Dissertation: Capturing Air Pollutants: Photochemical Adsorption and Degradation of SO2, NO2 and CO2 on Titanium Dioxide
- Location: Ångströmlaboratoriet, Lägerhyddsvägen 1 Room Å2001, Ångströmlaboratoriet, Lägerhyddsvägen 1, and Zoom (see link below).
- Doctoral student: David Michael Langhammer
- Contact person: David Michael Langhammer
David Michael Langhammer defends his doctoral thesis "Capturing Air Pollutants: Photochemical Adsorption and Degradation of SO2, NO2 and CO2 on Titanium Dioxide".
Opponent: Professor Günther Rupprechter, Institute of Materials Chemistry, TU Wien.
Zoom link (Password: Langhammer)
Titanium dioxide (TiO2) is a material with many useful properties. It is used most widely as a pigment in white paint, although in technological research it is better known for its ability to catalyze chemical reactions during light absorption. This process is referred to as photocatalysis, where the energy of the light is used to power the chemical reactions. This has enabled several interesting applications of TiO2, where it can for instance be applied to windows or façade walls to make their surfaces self-cleaning. Another implementation that has received much attention lately is artificial photosynthesis, where the light energy is used to transform CO2 and H2O into synthetic fuels. This thesis work contributes to the development of both these applications, although the main ambition is to show how three of the most common ambient air pollutant molecules, SO2, NO2 and CO2, can be captured at the surface of TiO2 by means of photocatalysis.
Specifically, infrared (IR) spectroscopy and density functional theory (DFT) has been used as complementary tools of analysis to study the photocatalytic reactions that enable transformation of SO2, NO2 and CO2 into strongly bound sulfates, nitrates and carbonates, respectively.

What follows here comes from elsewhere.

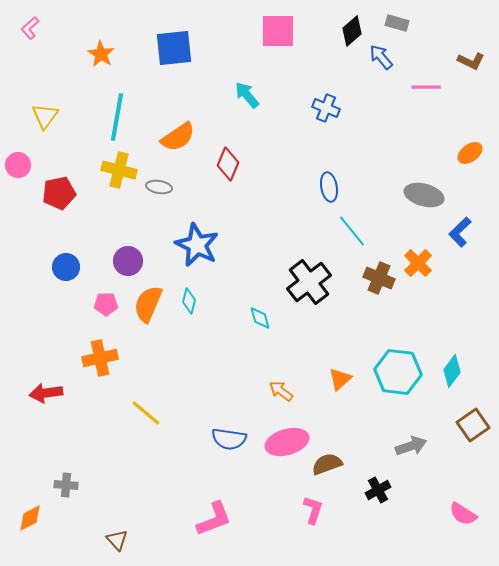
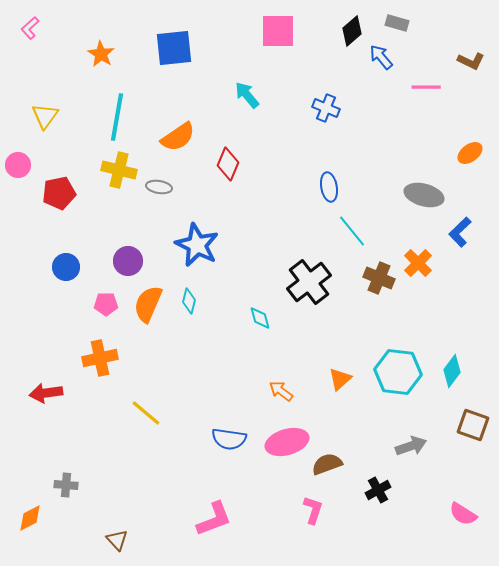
brown square at (473, 425): rotated 36 degrees counterclockwise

This combined experimental and theoretical approach has enabled a detailed description of how these reactions proceed and has further shown how the fundamental reactivity of the TiO2 surface changes upon light absorption.
The work presented herein contributes to an increased understanding of photocatalysis and shows, quite generally, how molecules can be effectively captured at the surface of metal oxides by forming surface-integrated ionic adsorbates.